The High Court of Bombay passed a judgement on 18 April 2023. In the case of SHRI KRISH RAJENDRA CHORDIYA Vs THE STATE OF MAHARASHTRA THR ITS MINISTRY OF SCHOOL EDUCATION AND ORS IN CRIMINAL REVISION APPLICATION NO. 131 OF 2022 which was passed by a division bench comprising of HONOURABLE SHRI JUSTICE G.S. PATEL and DR. NEELA KEDAR GOKHALE. Education is a fundamental right that paves the way for a bright future. However, there are times when students find themselves entangled in complex situations that threaten their educational journey.


The petitioner, a diligent 17-year-old student, had successfully completed his 10th standard examination under the ICSE Board. Due to the COVID-19 pandemic and subsequent lockdown, he was unable to immediately enroll in a college. During this period, he took the initiative to develop a digital app related to COVID-19 tracking, showcasing his technical and scientific abilities.
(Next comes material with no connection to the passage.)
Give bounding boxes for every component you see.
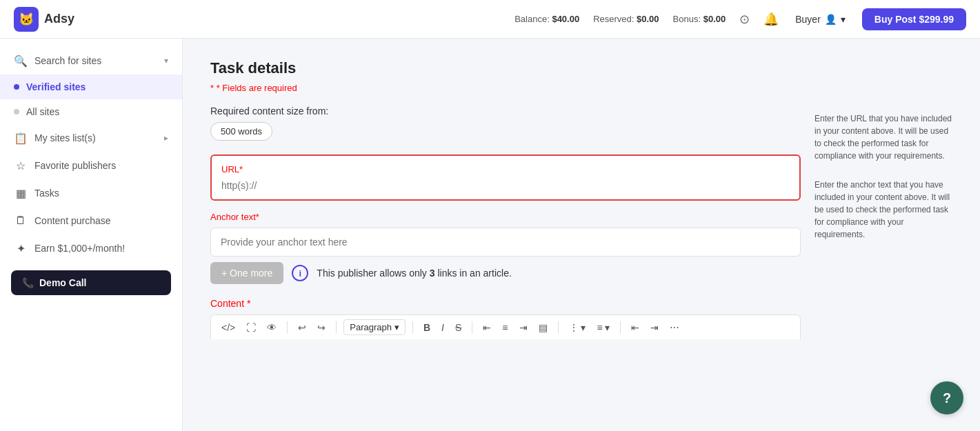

Later, when the petitioner sought admission to a junior college for the 11th and 12th standard Science stream, he applied to the 5th Respondent college, as it was closer to his residence. The petitioner and his father followed the college’s instructions, filled in the online application form, and indicated their choice as the 5th Respondent college. Subsequently, the petitioner received an allotment letter from the Deputy Director of Education, confirming his seat in the Science stream of the 5th Respondent college.

The petitioner successfully completed his 11th standard, performed exceptionally well in examinations, and even secured provisional admission to prestigious engineering and technical colleges through competitive entrance exams. However, to his utter dismay, just before the HSC examination, the 5th Respondent college informed him that his admission had been cancelled by an order from the 4th Respondent, the Maharashtra State Board of Secondary and Higher Education.


Several crucial laws come into play in this case:

  1. Maharashtra Secondary and Higher Secondary Boards Act, 1965: This act establishes the framework for secondary and higher secondary education in Maharashtra, including the powers and functions of the state boards and admission regulations for junior colleges.
  2. Regulation 16 of the Maharashtra State Board: This regulation stipulates the eligibility criteria for admission to the Science stream in junior colleges. It requires candidates to secure a minimum of 40% marks in science subjects in the SSC examination or its equivalent.
  3. Right to Education Act, 2009: While not directly applicable in this case, this legislation emphasizes the importance of providing equal educational opportunities and safeguarding the rights of students.
  4. The principle of natural justice: This principle, derived from common law, ensures fair treatment and procedural fairness in administrative and judicial proceedings. It requires that individuals be given an opportunity to be heard and to present their case before any adverse decisions are made.
  5. Constitutional rights: The Indian Constitution guarantees certain fundamental rights, including the right to education (Article 21A) and the right to equality (Article 14). These rights play a significant role in shaping educational policies and ensuring that students are not arbitrarily denied admission or subjected to unfair treatment.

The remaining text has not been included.